Awesome tips and tricks for the tight Pecs. I am seeing this problem ALL over the place. Whether it be my male clients who have been bench pressing for too long and not stretching enough or the throngs of us in corporate america glued to our desks and computers 8 hours a day. This really gives new meaning to “working stiffs”. I love the idea of sending our students home with some simple assignments to loosen up this area of the body. Hey – we could all use a few more bear hugs, right? Thanks Lindsay!
This is one of the best written articles I have read on Pec Major. It was cleanly written and easy to understand description – not to technical. As stated it is a problem that affects a majority of the population and the three poses offered are great examples that when attempted makes anyone feel better. Thank you.

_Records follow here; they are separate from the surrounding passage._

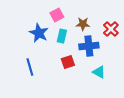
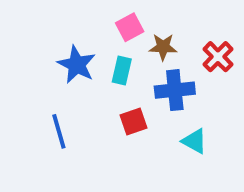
pink square: (57, 15) -> (130, 27), moved

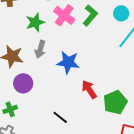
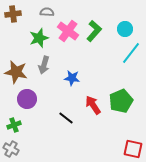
blue star: (68, 62) -> (72, 78), size x0.7
green pentagon: (115, 102) -> (121, 101), moved
black line: (60, 117) -> (66, 118), moved

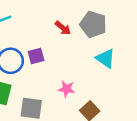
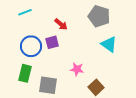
red arrow: (63, 28) -> (61, 24), moved

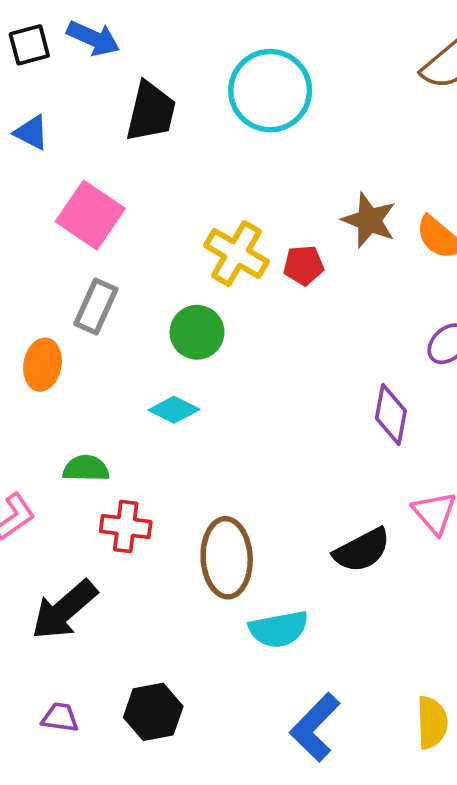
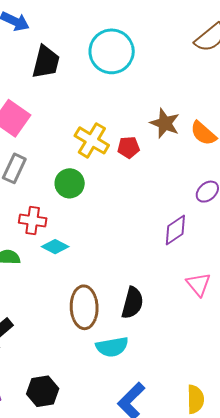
cyan diamond: (174, 410) -> (55, 247), moved
purple diamond: (391, 414) -> (175, 230), turned 44
red cross: (126, 527) -> (33, 220), moved
black semicircle: (362, 550) -> (132, 303), moved, turned -48

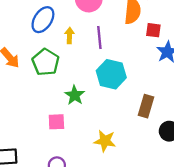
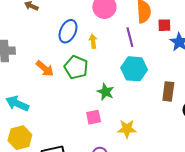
purple line: (99, 38) -> (130, 37), moved
yellow star: (105, 141) -> (127, 129), moved

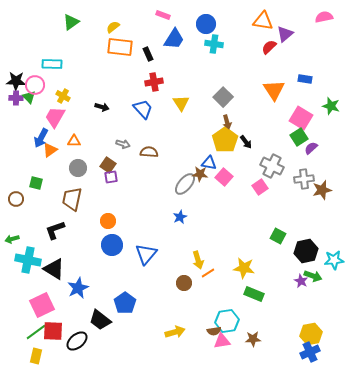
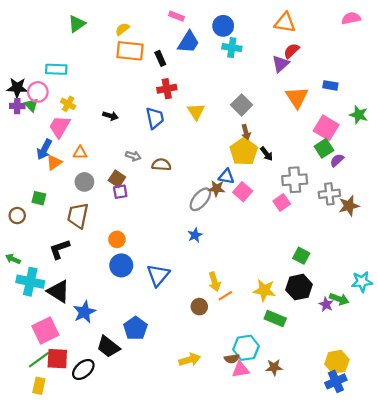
purple triangle: (285, 34) -> (281, 64), moved
blue trapezoid: (143, 109) -> (155, 118), turned 30
gray cross: (272, 166) -> (295, 180), turned -30
green arrow: (12, 239) -> (13, 259), turned 40
black hexagon: (306, 251) -> (299, 287), moved

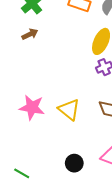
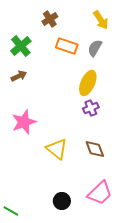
pink star: (32, 107) -> (24, 122), moved, turned -30

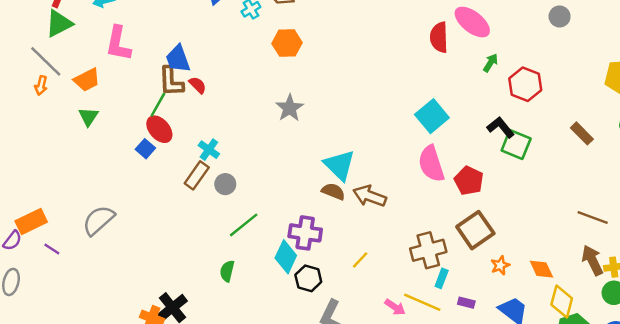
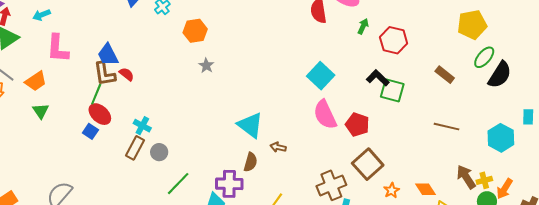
gray star: (290, 108) -> (206, 66), moved, size x0.7
brown semicircle: (333, 191) -> (251, 162), moved, turned 90
brown arrow: (370, 196) -> (278, 147), size x0.6
brown line: (593, 218) -> (446, 127), moved

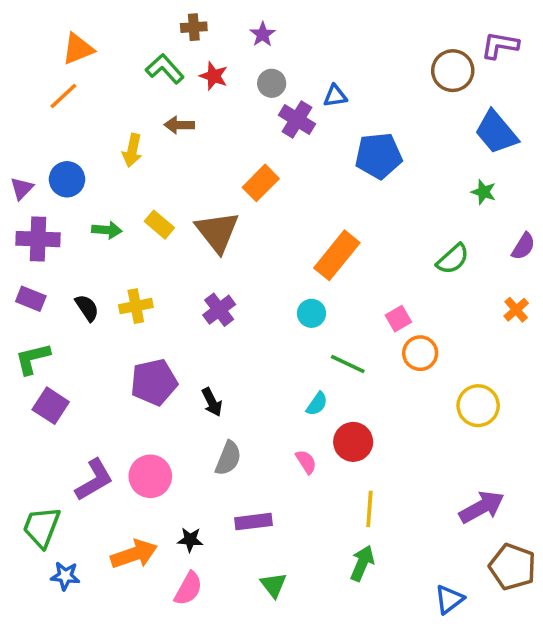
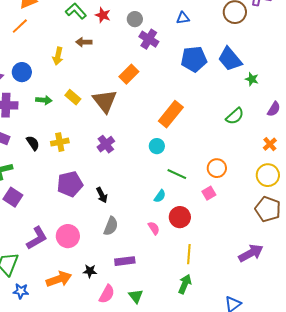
blue triangle: (335, 96) -> (183, 18), moved
blue trapezoid: (496, 132) -> (230, 59), moved
pink square: (398, 319) -> (209, 193), moved
yellow circle: (478, 406) -> (268, 175), moved
brown pentagon: (513, 567) -> (268, 209), moved
pink semicircle: (188, 589) -> (107, 294), moved

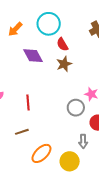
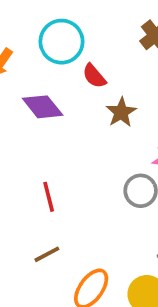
brown star: (64, 64) -> (121, 112), moved

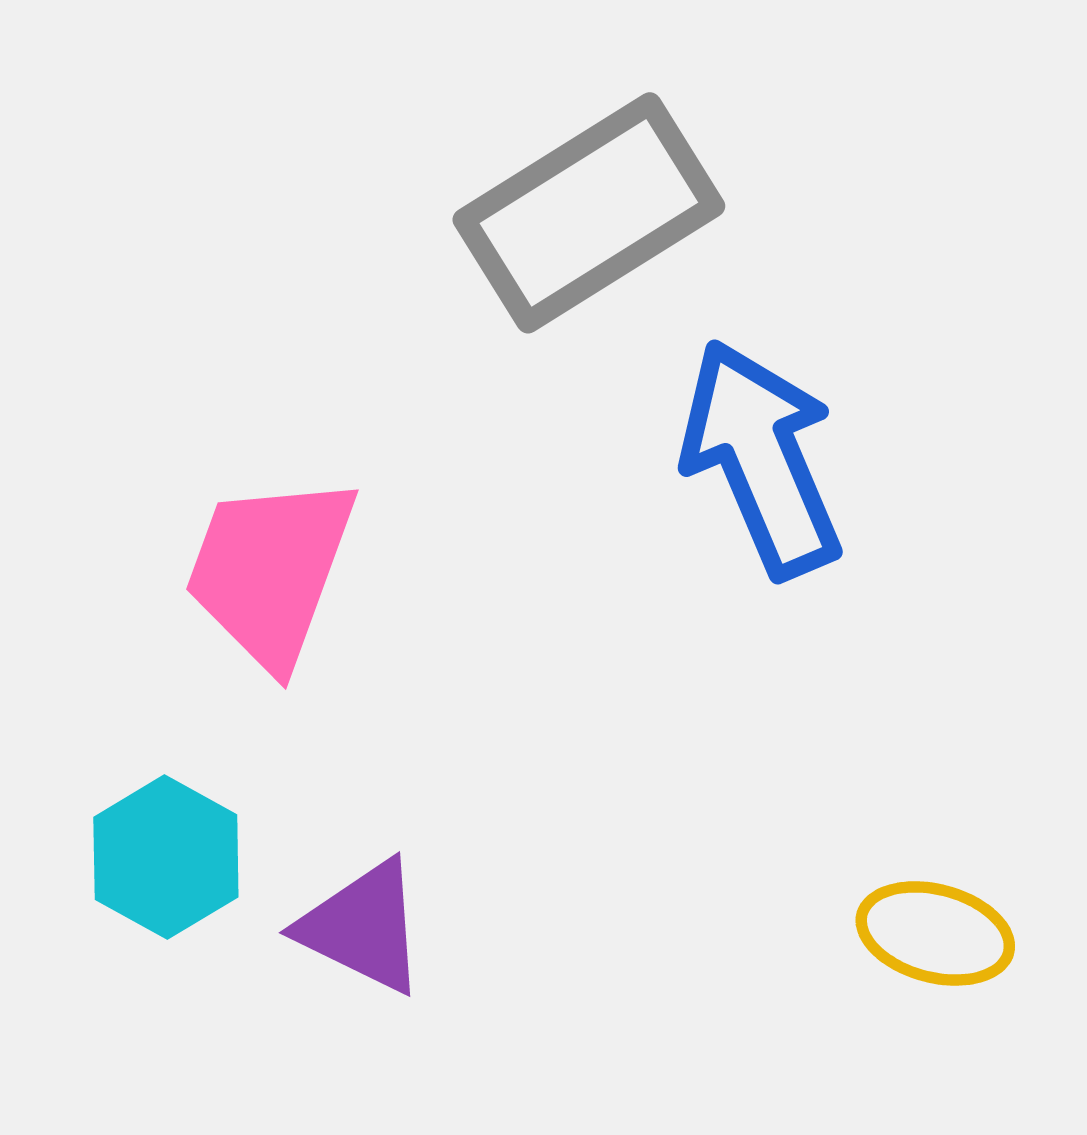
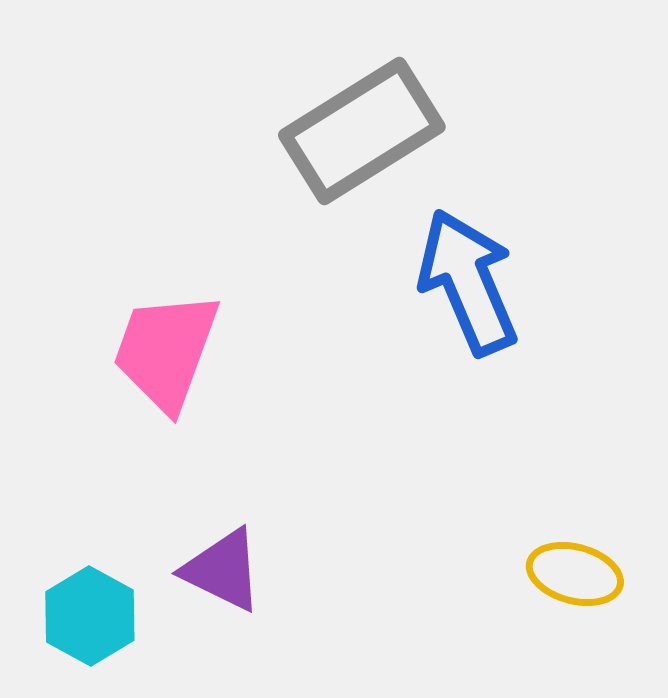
cyan hexagon: (166, 857) -> (90, 616), moved

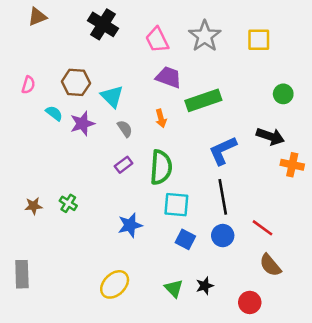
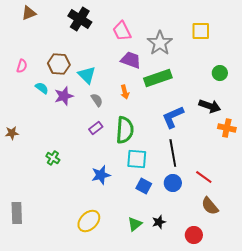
gray star: (205, 36) -> (160, 43), moved
brown star: (33, 206) -> (12, 133), moved
green triangle: (174, 288) -> (135, 224), turned 35

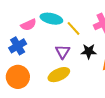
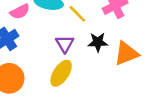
yellow ellipse: (59, 75) -> (61, 73), turned -30

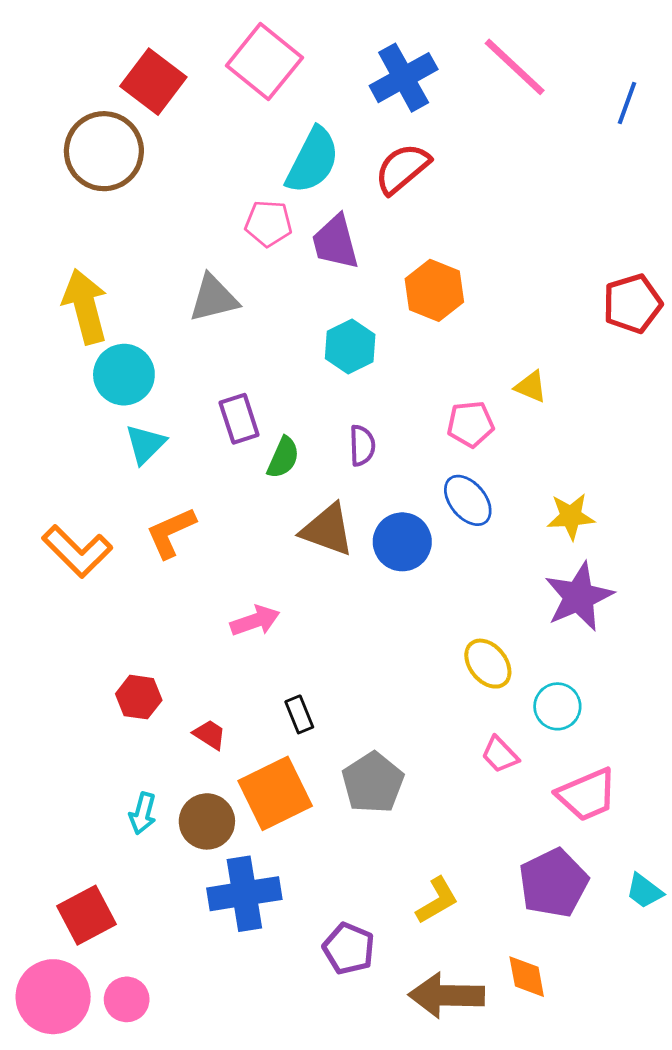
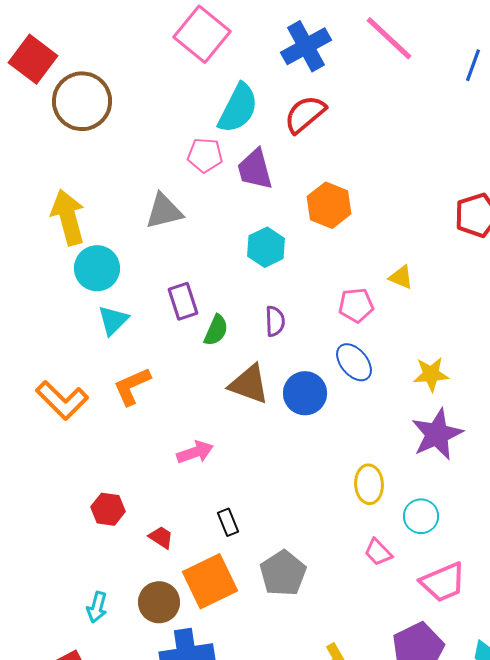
red square: (153, 82) -> (33, 59), moved
yellow ellipse: (488, 664) -> (369, 484), turned 36
cyan arrow: (143, 813) -> (97, 607), moved

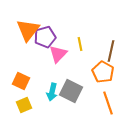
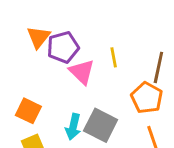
orange triangle: (28, 30) -> (38, 37), size x0.7
pink triangle: (58, 54) -> (82, 72), turned -30

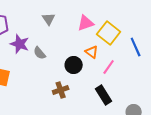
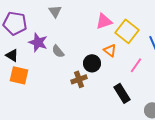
gray triangle: (49, 19) -> (55, 11), moved
pink line: (109, 67) -> (136, 65), moved
brown cross: (61, 90) -> (79, 79), moved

Thanks for a great article. What a nice dissection of how the tight pectorals can consequently weaken the rhomboids and mid-trapezius, illustrating with the most common and very frequently used yoga posture, the downdog. I am in the process of deepening my understanding of how different agonist and antagonist muscles work to perform yoga postures and how they help us in our day to day life. Yoga tune up training program that I have started to attend from yesterday, is opening the doors in this direction for me too. I love this training and by the end of completing the training and of course the home works, I am confident to get the skill to break apart each pose, in terms of directions of movement and actions of the muscles. I will also hopefully be more skillful to share this with my students.
Loved your article. Since I have been working on stretching the pec major by including the Epaulet arm circles,and open sesame, in my daily practice, my inversions have gotten a lot better, I now do Epaulet arm circles in most of my classes to open up my students upper bodies
I learned so much from this article blog. A well written subject that affects so many of us in our daily lives. I now want to follow your suggested exercises and make them routine. Thank you !
Great article! I work with quite a few men who tend to have really tight pectoralis major. I started to do a variation of open sesame and already see some results.
Okay–I’m going to do these exercises. I’ll get back to you with my results.
I’m looking forward to a great success.
My clients love to go out the door with “homework”– simple exercises that can create profound postural improvements and increased flexibility. Both the Epaulet Arm Circles and the Go To Wall Squat Arms Up With Block are easily done at home or in the office. When done midday at the office adding some conscious and stimulating breathwork could make those midday “slumps” and “slumped shoulders” both disappear. My new favorite is the Open Sesame.